[Work order]
Take the entries below and retype them exactly.

[Available data]
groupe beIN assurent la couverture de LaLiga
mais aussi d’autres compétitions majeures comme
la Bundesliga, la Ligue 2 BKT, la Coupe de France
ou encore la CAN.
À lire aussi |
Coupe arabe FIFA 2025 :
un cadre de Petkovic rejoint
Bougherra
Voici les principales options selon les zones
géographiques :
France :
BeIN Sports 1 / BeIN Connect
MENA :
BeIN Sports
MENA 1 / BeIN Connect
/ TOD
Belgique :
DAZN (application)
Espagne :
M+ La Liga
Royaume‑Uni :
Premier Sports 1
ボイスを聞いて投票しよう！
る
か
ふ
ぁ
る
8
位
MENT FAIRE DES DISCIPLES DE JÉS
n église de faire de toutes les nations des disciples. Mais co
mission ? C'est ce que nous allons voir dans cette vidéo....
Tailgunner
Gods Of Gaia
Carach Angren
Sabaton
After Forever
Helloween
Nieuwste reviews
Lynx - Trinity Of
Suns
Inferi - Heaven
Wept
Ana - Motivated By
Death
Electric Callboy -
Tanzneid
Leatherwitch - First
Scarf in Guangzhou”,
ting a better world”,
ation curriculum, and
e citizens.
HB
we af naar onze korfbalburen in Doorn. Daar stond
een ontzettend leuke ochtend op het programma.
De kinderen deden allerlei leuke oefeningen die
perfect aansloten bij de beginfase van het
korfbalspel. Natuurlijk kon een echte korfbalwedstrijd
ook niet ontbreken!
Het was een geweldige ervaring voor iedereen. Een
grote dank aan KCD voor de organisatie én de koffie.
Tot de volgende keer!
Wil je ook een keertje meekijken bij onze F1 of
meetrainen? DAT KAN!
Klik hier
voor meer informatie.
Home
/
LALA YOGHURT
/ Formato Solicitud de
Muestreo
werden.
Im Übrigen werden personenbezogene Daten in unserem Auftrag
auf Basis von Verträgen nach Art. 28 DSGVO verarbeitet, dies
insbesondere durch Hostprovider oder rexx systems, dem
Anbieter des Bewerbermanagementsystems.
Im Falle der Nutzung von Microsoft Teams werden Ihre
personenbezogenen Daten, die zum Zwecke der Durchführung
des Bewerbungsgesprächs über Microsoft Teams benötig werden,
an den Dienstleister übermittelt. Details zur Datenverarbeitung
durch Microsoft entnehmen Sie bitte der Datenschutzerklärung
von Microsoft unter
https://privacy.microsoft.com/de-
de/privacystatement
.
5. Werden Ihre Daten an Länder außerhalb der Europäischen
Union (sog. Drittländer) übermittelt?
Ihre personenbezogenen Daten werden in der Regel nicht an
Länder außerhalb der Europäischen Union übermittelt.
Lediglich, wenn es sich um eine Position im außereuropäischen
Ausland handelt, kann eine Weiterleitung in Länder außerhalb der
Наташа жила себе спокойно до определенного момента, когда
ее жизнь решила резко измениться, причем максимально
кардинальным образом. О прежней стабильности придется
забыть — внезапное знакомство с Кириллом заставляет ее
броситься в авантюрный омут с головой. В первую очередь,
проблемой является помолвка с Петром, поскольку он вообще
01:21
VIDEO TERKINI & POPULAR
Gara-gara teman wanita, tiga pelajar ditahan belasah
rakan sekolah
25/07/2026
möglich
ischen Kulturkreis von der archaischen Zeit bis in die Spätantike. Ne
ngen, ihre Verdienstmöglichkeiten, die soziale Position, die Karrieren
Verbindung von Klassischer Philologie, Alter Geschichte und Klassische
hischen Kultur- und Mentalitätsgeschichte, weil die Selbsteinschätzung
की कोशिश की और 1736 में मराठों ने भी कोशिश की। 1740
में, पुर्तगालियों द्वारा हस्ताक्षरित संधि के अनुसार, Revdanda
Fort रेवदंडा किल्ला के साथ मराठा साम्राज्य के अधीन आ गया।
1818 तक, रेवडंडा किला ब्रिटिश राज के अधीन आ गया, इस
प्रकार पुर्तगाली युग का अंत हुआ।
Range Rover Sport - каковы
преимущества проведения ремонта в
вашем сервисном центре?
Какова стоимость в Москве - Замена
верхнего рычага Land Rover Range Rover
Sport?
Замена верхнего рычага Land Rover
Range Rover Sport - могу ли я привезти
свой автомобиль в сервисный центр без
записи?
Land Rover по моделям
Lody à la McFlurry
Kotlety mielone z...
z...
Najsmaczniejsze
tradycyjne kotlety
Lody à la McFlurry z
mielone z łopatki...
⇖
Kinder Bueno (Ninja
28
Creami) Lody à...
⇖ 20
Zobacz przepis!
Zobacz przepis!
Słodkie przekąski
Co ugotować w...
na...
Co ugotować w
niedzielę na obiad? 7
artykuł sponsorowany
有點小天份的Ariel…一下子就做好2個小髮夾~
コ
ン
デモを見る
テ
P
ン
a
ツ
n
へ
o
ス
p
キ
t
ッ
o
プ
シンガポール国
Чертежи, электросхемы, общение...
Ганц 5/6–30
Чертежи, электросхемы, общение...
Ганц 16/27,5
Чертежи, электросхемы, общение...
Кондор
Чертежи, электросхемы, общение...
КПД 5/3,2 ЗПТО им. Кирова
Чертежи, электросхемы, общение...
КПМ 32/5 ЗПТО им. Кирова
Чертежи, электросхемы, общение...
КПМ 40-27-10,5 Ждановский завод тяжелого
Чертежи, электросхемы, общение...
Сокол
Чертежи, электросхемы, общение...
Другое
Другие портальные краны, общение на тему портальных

[Solution]
groupe beIN assurent la couverture de LaLiga
mais aussi d’autres compétitions majeures comme
la Bundesliga, la Ligue 2 BKT, la Coupe de France
ou encore la CAN.
À lire aussi |
Coupe arabe FIFA 2025 :
un cadre de Petkovic rejoint
Bougherra
Voici les principales options selon les zones
géographiques :
France :
BeIN Sports 1 / BeIN Connect
MENA :
BeIN Sports
MENA 1 / BeIN Connect
/ TOD
Belgique :
DAZN (application)
Espagne :
M+ La Liga
Royaume‑Uni :
Premier Sports 1
ボイスを聞いて投票しよう！
る
か
ふ
ぁ
る
8
位
MENT FAIRE DES DISCIPLES DE JÉS
n église de faire de toutes les nations des disciples. Mais co
mission ? C'est ce que nous allons voir dans cette vidéo....
Tailgunner
Gods Of Gaia
Carach Angren
Sabaton
After Forever
Helloween
Nieuwste reviews
Lynx - Trinity Of
Suns
Inferi - Heaven
Wept
Ana - Motivated By
Death
Electric Callboy -
Tanzneid
Leatherwitch - First
Scarf in Guangzhou”,
ting a better world”,
ation curriculum, and
e citizens.
HB
we af naar onze korfbalburen in Doorn. Daar stond
een ontzettend leuke ochtend op het programma.
De kinderen deden allerlei leuke oefeningen die
perfect aansloten bij de beginfase van het
korfbalspel. Natuurlijk kon een echte korfbalwedstrijd
ook niet ontbreken!
Het was een geweldige ervaring voor iedereen. Een
grote dank aan KCD voor de organisatie én de koffie.
Tot de volgende keer!
Wil je ook een keertje meekijken bij onze F1 of
meetrainen? DAT KAN!
Klik hier
voor meer informatie.
Home
/
LALA YOGHURT
/ Formato Solicitud de
Muestreo
werden.
Im Übrigen werden personenbezogene Daten in unserem Auftrag
auf Basis von Verträgen nach Art. 28 DSGVO verarbeitet, dies
insbesondere durch Hostprovider oder rexx systems, dem
Anbieter des Bewerbermanagementsystems.
Im Falle der Nutzung von Microsoft Teams werden Ihre
personenbezogenen Daten, die zum Zwecke der Durchführung
des Bewerbungsgesprächs über Microsoft Teams benötig werden,
an den Dienstleister übermittelt. Details zur Datenverarbeitung
durch Microsoft entnehmen Sie bitte der Datenschutzerklärung
von Microsoft unter
https://privacy.microsoft.com/de-
de/privacystatement
.
5. Werden Ihre Daten an Länder außerhalb der Europäischen
Union (sog. Drittländer) übermittelt?
Ihre personenbezogenen Daten werden in der Regel nicht an
Länder außerhalb der Europäischen Union übermittelt.
Lediglich, wenn es sich um eine Position im außereuropäischen
Ausland handelt, kann eine Weiterleitung in Länder außerhalb der
Наташа жила себе спокойно до определенного момента, когда
ее жизнь решила резко измениться, причем максимально
кардинальным образом. О прежней стабильности придется
забыть — внезапное знакомство с Кириллом заставляет ее
броситься в авантюрный омут с головой. В первую очередь,
проблемой является помолвка с Петром, поскольку он вообще
01:21
VIDEO TERKINI & POPULAR
Gara-gara teman wanita, tiga pelajar ditahan belasah
rakan sekolah
25/07/2026
möglich
ischen Kulturkreis von der archaischen Zeit bis in die Spätantike. Ne
ngen, ihre Verdienstmöglichkeiten, die soziale Position, die Karrieren
Verbindung von Klassischer Philologie, Alter Geschichte und Klassische
hischen Kultur- und Mentalitätsgeschichte, weil die Selbsteinschätzung
की कोशिश की और 1736 में मराठों ने भी कोशिश की। 1740
में, पुर्तगालियों द्वारा हस्ताक्षरित संधि के अनुसार, Revdanda
Fort रेवदंडा किल्ला के साथ मराठा साम्राज्य के अधीन आ गया।
1818 तक, रेवडंडा किला ब्रिटिश राज के अधीन आ गया, इस
प्रकार पुर्तगाली युग का अंत हुआ।
Range Rover Sport - каковы
преимущества проведения ремонта в
вашем сервисном центре?
Какова стоимость в Москве - Замена
верхнего рычага Land Rover Range Rover
Sport?
Замена верхнего рычага Land Rover
Range Rover Sport - могу ли я привезти
свой автомобиль в сервисный центр без
записи?
Land Rover по моделям
Lody à la McFlurry
Kotlety mielone z...
z...
Najsmaczniejsze
tradycyjne kotlety
Lody à la McFlurry z
mielone z łopatki...
⇖
Kinder Bueno (Ninja
28
Creami) Lody à...
⇖ 20
Zobacz przepis!
Zobacz przepis!
Słodkie przekąski
Co ugotować w...
na...
Co ugotować w
niedzielę na obiad? 7
artykuł sponsorowany
有點小天份的Ariel…一下子就做好2個小髮夾~
コ
ン
デモを見る
テ
P
ン
a
ツ
n
へ
o
ス
p
キ
t
ッ
o
プ
シンガポール国
Чертежи, электросхемы, общение...
Ганц 5/6–30
Чертежи, электросхемы, общение...
Ганц 16/27,5
Чертежи, электросхемы, общение...
Кондор
Чертежи, электросхемы, общение...
КПД 5/3,2 ЗПТО им. Кирова
Чертежи, электросхемы, общение...
КПМ 32/5 ЗПТО им. Кирова
Чертежи, электросхемы, общение...
КПМ 40-27-10,5 Ждановский завод тяжелого
Чертежи, электросхемы, общение...
Сокол
Чертежи, электросхемы, общение...
Другое
Другие портальные краны, общение на тему портальных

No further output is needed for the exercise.